Given data START
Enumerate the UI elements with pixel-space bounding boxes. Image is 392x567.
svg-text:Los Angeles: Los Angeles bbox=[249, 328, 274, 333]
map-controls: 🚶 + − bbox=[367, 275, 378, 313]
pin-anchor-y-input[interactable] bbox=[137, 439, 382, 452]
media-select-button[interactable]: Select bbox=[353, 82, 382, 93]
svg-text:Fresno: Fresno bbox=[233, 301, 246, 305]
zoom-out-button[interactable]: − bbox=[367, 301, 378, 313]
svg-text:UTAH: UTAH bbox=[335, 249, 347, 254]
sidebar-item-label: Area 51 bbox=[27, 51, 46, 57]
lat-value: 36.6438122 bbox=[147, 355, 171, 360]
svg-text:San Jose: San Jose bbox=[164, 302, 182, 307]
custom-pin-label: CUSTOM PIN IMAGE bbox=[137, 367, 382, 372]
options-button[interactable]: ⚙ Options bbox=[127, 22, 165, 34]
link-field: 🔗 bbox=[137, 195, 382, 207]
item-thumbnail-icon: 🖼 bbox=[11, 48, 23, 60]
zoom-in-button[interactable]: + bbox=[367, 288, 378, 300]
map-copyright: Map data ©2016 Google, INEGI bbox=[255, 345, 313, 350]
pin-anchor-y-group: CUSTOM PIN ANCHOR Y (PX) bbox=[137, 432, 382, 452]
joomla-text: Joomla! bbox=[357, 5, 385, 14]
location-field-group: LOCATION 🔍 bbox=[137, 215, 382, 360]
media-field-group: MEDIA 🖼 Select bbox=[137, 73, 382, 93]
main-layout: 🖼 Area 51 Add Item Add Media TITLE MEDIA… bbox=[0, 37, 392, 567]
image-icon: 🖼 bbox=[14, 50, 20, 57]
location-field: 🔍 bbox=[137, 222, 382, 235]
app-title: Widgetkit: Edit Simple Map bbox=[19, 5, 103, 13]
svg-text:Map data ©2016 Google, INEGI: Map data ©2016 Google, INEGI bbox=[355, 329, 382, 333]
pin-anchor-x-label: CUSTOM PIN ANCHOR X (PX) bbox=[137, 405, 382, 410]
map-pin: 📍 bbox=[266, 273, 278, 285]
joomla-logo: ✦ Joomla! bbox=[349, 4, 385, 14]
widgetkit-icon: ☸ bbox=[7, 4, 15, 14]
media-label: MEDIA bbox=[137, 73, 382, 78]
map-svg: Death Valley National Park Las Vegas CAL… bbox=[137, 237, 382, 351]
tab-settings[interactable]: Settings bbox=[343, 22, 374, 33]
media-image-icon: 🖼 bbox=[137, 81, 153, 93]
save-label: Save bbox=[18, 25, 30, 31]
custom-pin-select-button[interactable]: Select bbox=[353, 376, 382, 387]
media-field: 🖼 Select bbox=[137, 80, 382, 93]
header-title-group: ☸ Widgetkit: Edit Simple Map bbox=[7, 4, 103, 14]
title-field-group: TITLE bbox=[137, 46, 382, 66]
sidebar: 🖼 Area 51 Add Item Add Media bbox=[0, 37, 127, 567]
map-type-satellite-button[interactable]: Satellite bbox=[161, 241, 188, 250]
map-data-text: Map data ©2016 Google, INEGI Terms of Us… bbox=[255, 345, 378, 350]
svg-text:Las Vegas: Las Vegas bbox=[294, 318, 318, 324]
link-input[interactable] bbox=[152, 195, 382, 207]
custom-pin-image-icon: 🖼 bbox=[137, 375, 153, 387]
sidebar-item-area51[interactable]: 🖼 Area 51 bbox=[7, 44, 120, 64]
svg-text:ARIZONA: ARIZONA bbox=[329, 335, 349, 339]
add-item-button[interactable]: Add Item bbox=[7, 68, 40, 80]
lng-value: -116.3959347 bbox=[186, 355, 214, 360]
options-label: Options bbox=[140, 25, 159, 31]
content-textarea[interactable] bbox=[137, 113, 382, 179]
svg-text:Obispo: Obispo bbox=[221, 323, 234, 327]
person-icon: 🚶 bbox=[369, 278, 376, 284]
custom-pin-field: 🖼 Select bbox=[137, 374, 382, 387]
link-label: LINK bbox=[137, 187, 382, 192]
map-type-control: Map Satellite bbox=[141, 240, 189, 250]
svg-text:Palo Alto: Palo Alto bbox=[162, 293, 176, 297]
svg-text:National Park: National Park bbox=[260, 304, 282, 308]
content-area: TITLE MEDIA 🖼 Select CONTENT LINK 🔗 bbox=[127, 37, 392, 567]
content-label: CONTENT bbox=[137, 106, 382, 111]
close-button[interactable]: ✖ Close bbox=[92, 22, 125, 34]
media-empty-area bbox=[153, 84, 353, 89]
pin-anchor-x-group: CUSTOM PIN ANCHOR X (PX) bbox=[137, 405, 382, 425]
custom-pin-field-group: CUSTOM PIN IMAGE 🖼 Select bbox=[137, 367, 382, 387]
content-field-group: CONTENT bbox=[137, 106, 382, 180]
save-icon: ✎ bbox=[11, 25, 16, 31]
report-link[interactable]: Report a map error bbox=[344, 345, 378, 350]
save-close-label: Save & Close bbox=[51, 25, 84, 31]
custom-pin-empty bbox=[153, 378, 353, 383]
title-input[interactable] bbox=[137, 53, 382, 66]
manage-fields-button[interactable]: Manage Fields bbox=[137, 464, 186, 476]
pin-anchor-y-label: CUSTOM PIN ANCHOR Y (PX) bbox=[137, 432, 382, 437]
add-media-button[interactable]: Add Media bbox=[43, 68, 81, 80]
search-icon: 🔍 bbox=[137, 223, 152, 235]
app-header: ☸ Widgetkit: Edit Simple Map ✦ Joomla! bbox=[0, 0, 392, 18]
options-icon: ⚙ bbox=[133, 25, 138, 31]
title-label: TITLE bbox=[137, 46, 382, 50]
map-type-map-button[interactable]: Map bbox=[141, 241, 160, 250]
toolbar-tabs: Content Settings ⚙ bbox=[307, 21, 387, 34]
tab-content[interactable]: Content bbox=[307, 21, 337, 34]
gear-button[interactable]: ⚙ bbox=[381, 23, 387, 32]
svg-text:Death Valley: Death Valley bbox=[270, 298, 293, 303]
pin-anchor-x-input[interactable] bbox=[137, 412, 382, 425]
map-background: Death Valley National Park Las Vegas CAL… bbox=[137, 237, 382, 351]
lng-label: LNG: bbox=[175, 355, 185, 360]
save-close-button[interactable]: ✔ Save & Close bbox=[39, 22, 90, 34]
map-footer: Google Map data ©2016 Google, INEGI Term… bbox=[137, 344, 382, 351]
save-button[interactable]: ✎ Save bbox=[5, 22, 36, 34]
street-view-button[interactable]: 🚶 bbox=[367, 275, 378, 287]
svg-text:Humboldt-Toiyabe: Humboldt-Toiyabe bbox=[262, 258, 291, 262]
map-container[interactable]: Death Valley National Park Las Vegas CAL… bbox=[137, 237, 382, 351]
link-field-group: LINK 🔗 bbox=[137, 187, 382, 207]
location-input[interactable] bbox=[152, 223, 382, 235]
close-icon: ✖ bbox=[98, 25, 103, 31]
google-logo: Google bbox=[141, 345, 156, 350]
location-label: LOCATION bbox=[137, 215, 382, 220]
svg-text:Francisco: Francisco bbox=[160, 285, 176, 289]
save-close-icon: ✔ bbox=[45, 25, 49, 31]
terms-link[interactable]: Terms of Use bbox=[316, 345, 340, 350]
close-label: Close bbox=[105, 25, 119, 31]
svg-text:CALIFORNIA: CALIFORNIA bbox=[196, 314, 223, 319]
Given data END
*Try it*: Retype the data exactly.

*Task response*:
Enumerate the UI elements with pixel-space bounding boxes. Image is 392x567.
svg-text:Los Angeles: Los Angeles bbox=[249, 328, 274, 333]
map-controls: 🚶 + − bbox=[367, 275, 378, 313]
pin-anchor-y-input[interactable] bbox=[137, 439, 382, 452]
media-select-button[interactable]: Select bbox=[353, 82, 382, 93]
svg-text:Fresno: Fresno bbox=[233, 301, 246, 305]
zoom-out-button[interactable]: − bbox=[367, 301, 378, 313]
svg-text:UTAH: UTAH bbox=[335, 249, 347, 254]
sidebar-item-label: Area 51 bbox=[27, 51, 46, 57]
lat-value: 36.6438122 bbox=[147, 355, 171, 360]
svg-text:San Jose: San Jose bbox=[164, 302, 182, 307]
custom-pin-label: CUSTOM PIN IMAGE bbox=[137, 367, 382, 372]
options-button[interactable]: ⚙ Options bbox=[127, 22, 165, 34]
link-field: 🔗 bbox=[137, 195, 382, 207]
item-thumbnail-icon: 🖼 bbox=[11, 48, 23, 60]
zoom-in-button[interactable]: + bbox=[367, 288, 378, 300]
map-copyright: Map data ©2016 Google, INEGI bbox=[255, 345, 313, 350]
pin-anchor-y-group: CUSTOM PIN ANCHOR Y (PX) bbox=[137, 432, 382, 452]
joomla-text: Joomla! bbox=[357, 5, 385, 14]
location-field-group: LOCATION 🔍 bbox=[137, 215, 382, 360]
media-field-group: MEDIA 🖼 Select bbox=[137, 73, 382, 93]
main-layout: 🖼 Area 51 Add Item Add Media TITLE MEDIA… bbox=[0, 37, 392, 567]
image-icon: 🖼 bbox=[14, 50, 20, 57]
location-field: 🔍 bbox=[137, 222, 382, 235]
app-title: Widgetkit: Edit Simple Map bbox=[19, 5, 103, 13]
svg-text:Map data ©2016 Google, INEGI: Map data ©2016 Google, INEGI bbox=[355, 329, 382, 333]
pin-anchor-x-label: CUSTOM PIN ANCHOR X (PX) bbox=[137, 405, 382, 410]
map-pin: 📍 bbox=[266, 273, 278, 285]
joomla-logo: ✦ Joomla! bbox=[349, 4, 385, 14]
widgetkit-icon: ☸ bbox=[7, 4, 15, 14]
media-label: MEDIA bbox=[137, 73, 382, 78]
map-svg: Death Valley National Park Las Vegas CAL… bbox=[137, 237, 382, 351]
tab-settings[interactable]: Settings bbox=[343, 22, 374, 33]
media-image-icon: 🖼 bbox=[137, 81, 153, 93]
save-label: Save bbox=[18, 25, 30, 31]
custom-pin-select-button[interactable]: Select bbox=[353, 376, 382, 387]
media-field: 🖼 Select bbox=[137, 80, 382, 93]
header-title-group: ☸ Widgetkit: Edit Simple Map bbox=[7, 4, 103, 14]
title-field-group: TITLE bbox=[137, 46, 382, 66]
sidebar: 🖼 Area 51 Add Item Add Media bbox=[0, 37, 127, 567]
map-type-satellite-button[interactable]: Satellite bbox=[161, 241, 188, 250]
map-data-text: Map data ©2016 Google, INEGI Terms of Us… bbox=[255, 345, 378, 350]
svg-text:Las Vegas: Las Vegas bbox=[294, 318, 318, 324]
link-input[interactable] bbox=[152, 195, 382, 207]
custom-pin-image-icon: 🖼 bbox=[137, 375, 153, 387]
sidebar-item-area51[interactable]: 🖼 Area 51 bbox=[7, 44, 120, 64]
svg-text:ARIZONA: ARIZONA bbox=[329, 335, 349, 339]
add-item-button[interactable]: Add Item bbox=[7, 68, 40, 80]
lng-value: -116.3959347 bbox=[186, 355, 214, 360]
options-label: Options bbox=[140, 25, 159, 31]
content-textarea[interactable] bbox=[137, 113, 382, 179]
svg-text:Obispo: Obispo bbox=[221, 323, 234, 327]
person-icon: 🚶 bbox=[369, 278, 376, 284]
custom-pin-field: 🖼 Select bbox=[137, 374, 382, 387]
link-label: LINK bbox=[137, 187, 382, 192]
map-type-control: Map Satellite bbox=[141, 240, 189, 250]
svg-text:Palo Alto: Palo Alto bbox=[162, 293, 176, 297]
svg-text:National Park: National Park bbox=[260, 304, 282, 308]
content-area: TITLE MEDIA 🖼 Select CONTENT LINK 🔗 bbox=[127, 37, 392, 567]
content-label: CONTENT bbox=[137, 106, 382, 111]
close-button[interactable]: ✖ Close bbox=[92, 22, 125, 34]
media-empty-area bbox=[153, 84, 353, 89]
pin-anchor-x-group: CUSTOM PIN ANCHOR X (PX) bbox=[137, 405, 382, 425]
custom-pin-field-group: CUSTOM PIN IMAGE 🖼 Select bbox=[137, 367, 382, 387]
content-field-group: CONTENT bbox=[137, 106, 382, 180]
save-icon: ✎ bbox=[11, 25, 16, 31]
report-link[interactable]: Report a map error bbox=[344, 345, 378, 350]
save-close-label: Save & Close bbox=[51, 25, 84, 31]
custom-pin-empty bbox=[153, 378, 353, 383]
title-input[interactable] bbox=[137, 53, 382, 66]
manage-fields-button[interactable]: Manage Fields bbox=[137, 464, 186, 476]
pin-anchor-y-label: CUSTOM PIN ANCHOR Y (PX) bbox=[137, 432, 382, 437]
add-media-button[interactable]: Add Media bbox=[43, 68, 81, 80]
search-icon: 🔍 bbox=[137, 223, 152, 235]
app-header: ☸ Widgetkit: Edit Simple Map ✦ Joomla! bbox=[0, 0, 392, 18]
options-icon: ⚙ bbox=[133, 25, 138, 31]
title-label: TITLE bbox=[137, 46, 382, 50]
map-type-map-button[interactable]: Map bbox=[141, 241, 160, 250]
toolbar-tabs: Content Settings ⚙ bbox=[307, 21, 387, 34]
tab-content[interactable]: Content bbox=[307, 21, 337, 34]
gear-button[interactable]: ⚙ bbox=[381, 23, 387, 32]
svg-text:Death Valley: Death Valley bbox=[270, 298, 293, 303]
pin-anchor-x-input[interactable] bbox=[137, 412, 382, 425]
map-background: Death Valley National Park Las Vegas CAL… bbox=[137, 237, 382, 351]
lng-label: LNG: bbox=[175, 355, 185, 360]
save-close-button[interactable]: ✔ Save & Close bbox=[39, 22, 90, 34]
map-footer: Google Map data ©2016 Google, INEGI Term… bbox=[137, 344, 382, 351]
save-button[interactable]: ✎ Save bbox=[5, 22, 36, 34]
street-view-button[interactable]: 🚶 bbox=[367, 275, 378, 287]
svg-text:Humboldt-Toiyabe: Humboldt-Toiyabe bbox=[262, 258, 291, 262]
map-container[interactable]: Death Valley National Park Las Vegas CAL… bbox=[137, 237, 382, 351]
link-field-group: LINK 🔗 bbox=[137, 187, 382, 207]
location-input[interactable] bbox=[152, 223, 382, 235]
close-icon: ✖ bbox=[98, 25, 103, 31]
google-logo: Google bbox=[141, 345, 156, 350]
location-label: LOCATION bbox=[137, 215, 382, 220]
svg-text:Francisco: Francisco bbox=[160, 285, 176, 289]
save-close-icon: ✔ bbox=[45, 25, 49, 31]
terms-link[interactable]: Terms of Use bbox=[316, 345, 340, 350]
close-label: Close bbox=[105, 25, 119, 31]
svg-text:CALIFORNIA: CALIFORNIA bbox=[196, 314, 223, 319]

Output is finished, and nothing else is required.